An analysis of polymer type and chain length for use as a biological composite graft extender in impaction bone grafting: a mechanical and biocompatibility study.

Impaction bone grafting (IBG) with human allograft remains the preferred approach for replacement of lost bone stock during revision hip surgery. Associated problems include cost, disease transmission, and stem subsidence. Synthetic grafts are therefore appealing, and ideally display similar mechanical characteristics as allograft, but with enhanced ability to form de novo bone. High and low molecular weight forms of three different polymers [poly(DL-lactide) (P(DL) LA), poly(DL-lactide-co-glycolide) (P(DL) LGA), and poly(ε-caprolactone) (PCL)] were milled, impacted into discs, and then examined in a shear testing rig, in comparison to allograft. In addition, skeletal stem cells (SSCs) were combined with each of the milled polymers, followed by impaction and examination for cell viability and number, via fluorostaining and biochemical assays. The shear strengths of high/low mwt P(DL) LA, and high/low mwt P(DL) LGA were significantly higher than allograft (p < 0.01).
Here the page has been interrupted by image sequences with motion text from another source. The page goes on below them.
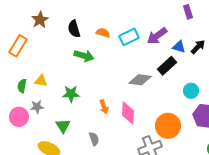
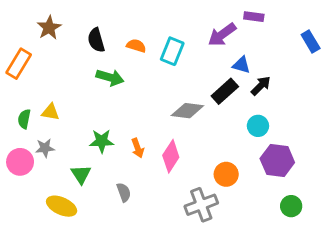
purple rectangle: (188, 12) -> (254, 17), turned -64
purple arrow: (157, 36) -> (222, 35), moved
cyan rectangle: (129, 37) -> (172, 51), turned -42
black arrow: (198, 47) -> (261, 86), moved
green star: (71, 94) -> (102, 141), moved
pink diamond: (128, 113) -> (171, 156), turned 30
orange circle: (168, 126) -> (226, 174), size x0.7

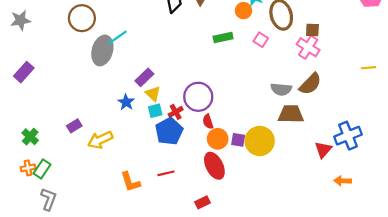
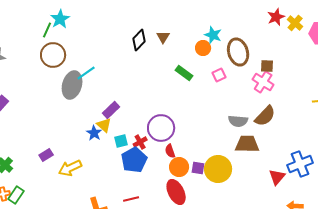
green rectangle: (223, 38) -> (184, 73), turned 48
pink square: (261, 40) -> (219, 75), turned 32
yellow triangle: (153, 94) -> (104, 125), moved

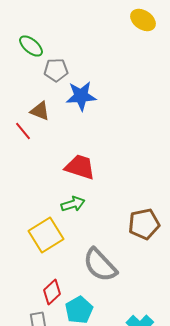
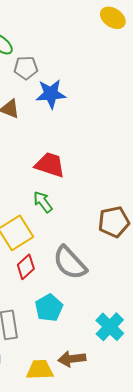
green arrow: (73, 204) -> (43, 202), turned -110
red diamond: (52, 292) -> (26, 267), moved

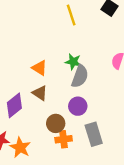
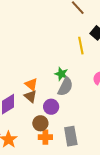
yellow line: (71, 15) -> (81, 46), moved
orange triangle: (39, 68) -> (31, 84), moved
purple circle: (78, 106) -> (51, 107), moved

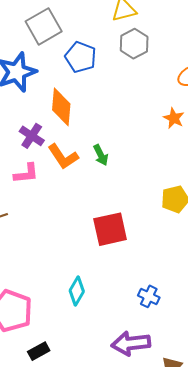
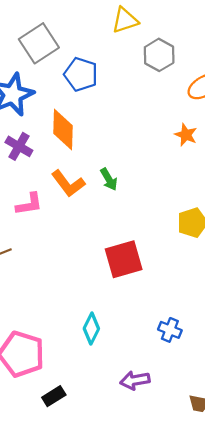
gray hexagon: (134, 44) -> (159, 55), moved
purple cross: (32, 136) -> (19, 146), moved
purple arrow: (131, 343) -> (135, 380), moved, size x0.7

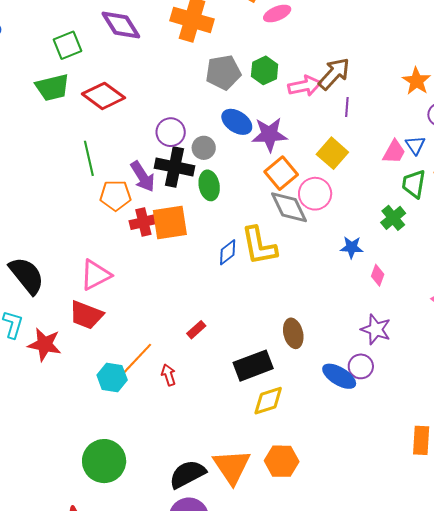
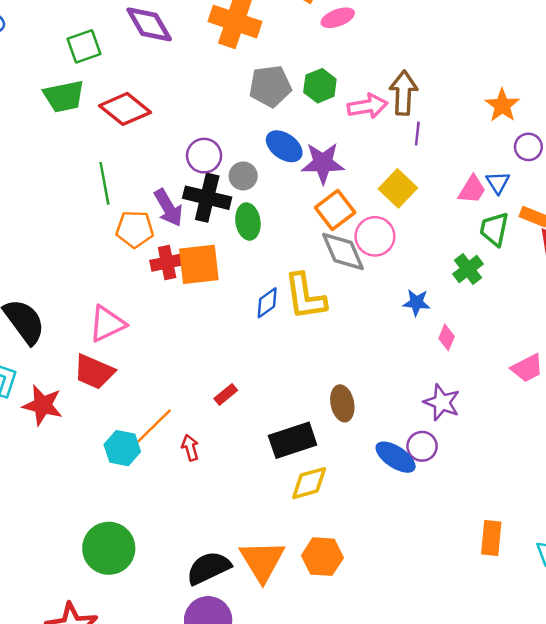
brown arrow: (334, 74) -> (403, 93), turned -42

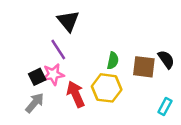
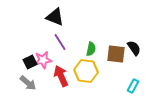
black triangle: (68, 21) -> (55, 17), turned -30
purple line: (58, 49) -> (60, 42), moved
gray arrow: (35, 103) -> (28, 83), turned 90

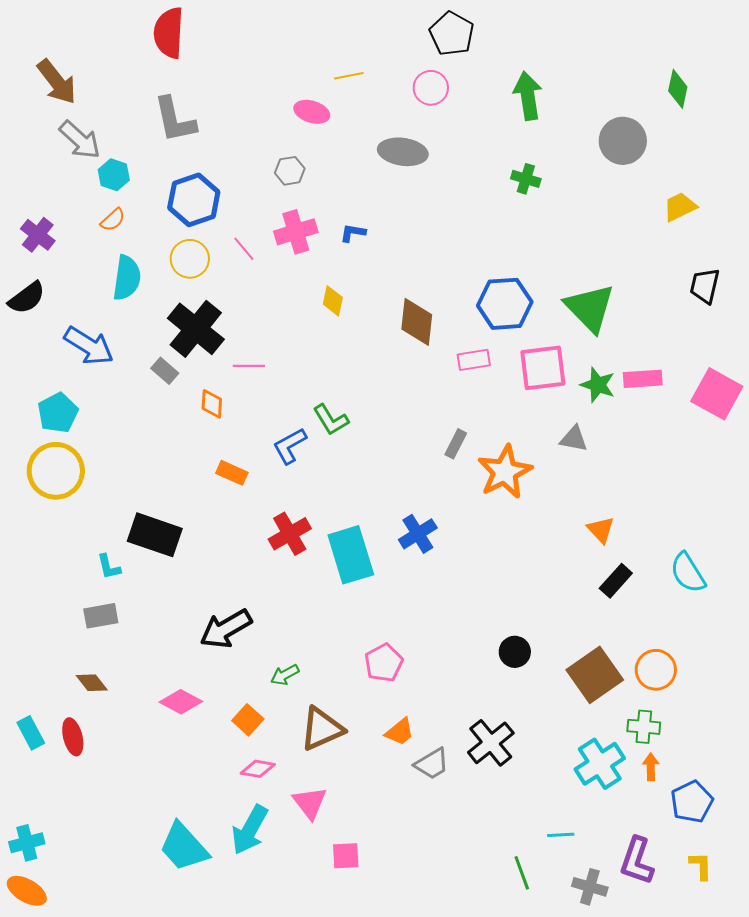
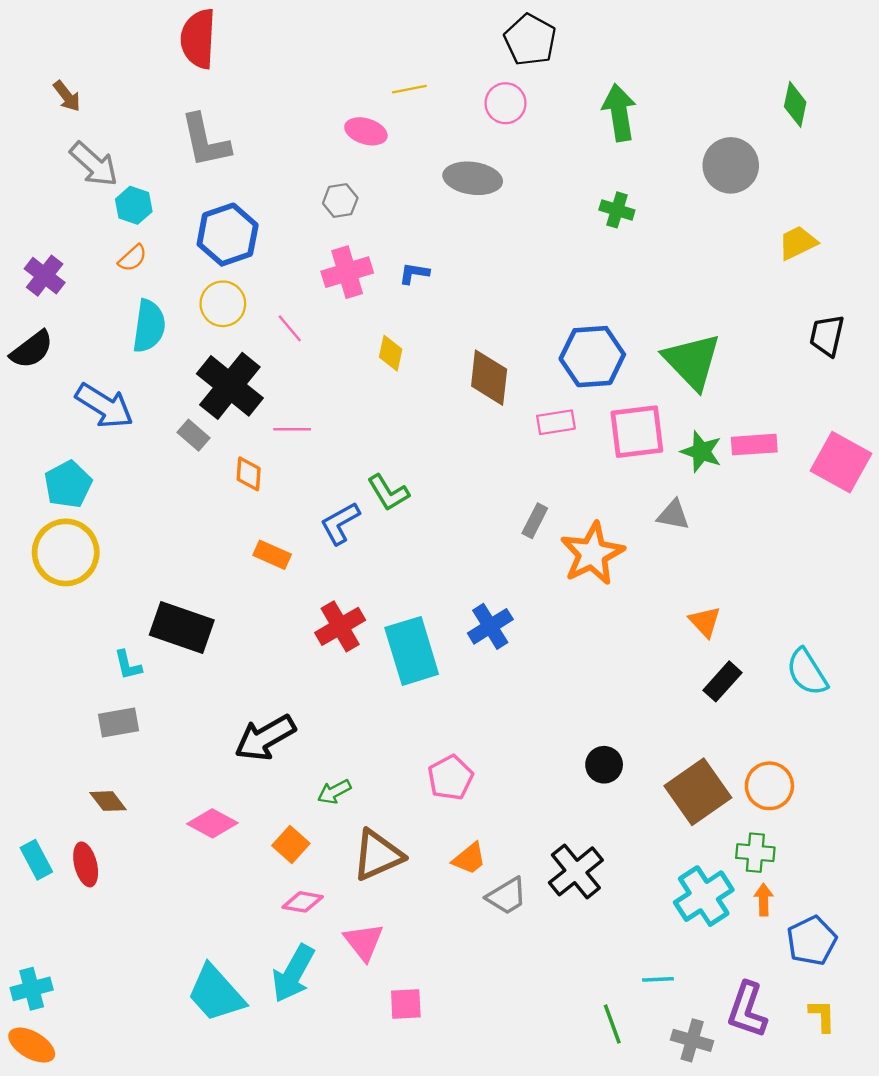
brown arrow: (57, 82) -> (67, 96), size x0.6
pink line: (244, 249) -> (290, 328), moved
High/low mwt PCL had significantly lower shear strengths (p < 0.01). WST-1 assay and fluorstaining indicated significantly increased cell viability on high mwt P(DL) LA and high mwt P(DL) LGA over allograft (p < 0.05). Mechanical and biochemical analysis indicated improved properties of high mwt P(DL) LA and high mwt P(DL) LGA over allograft. This study indicates the potential of these polymers for use as substitute human allograft, creating a living composition with SSC for application in IBG.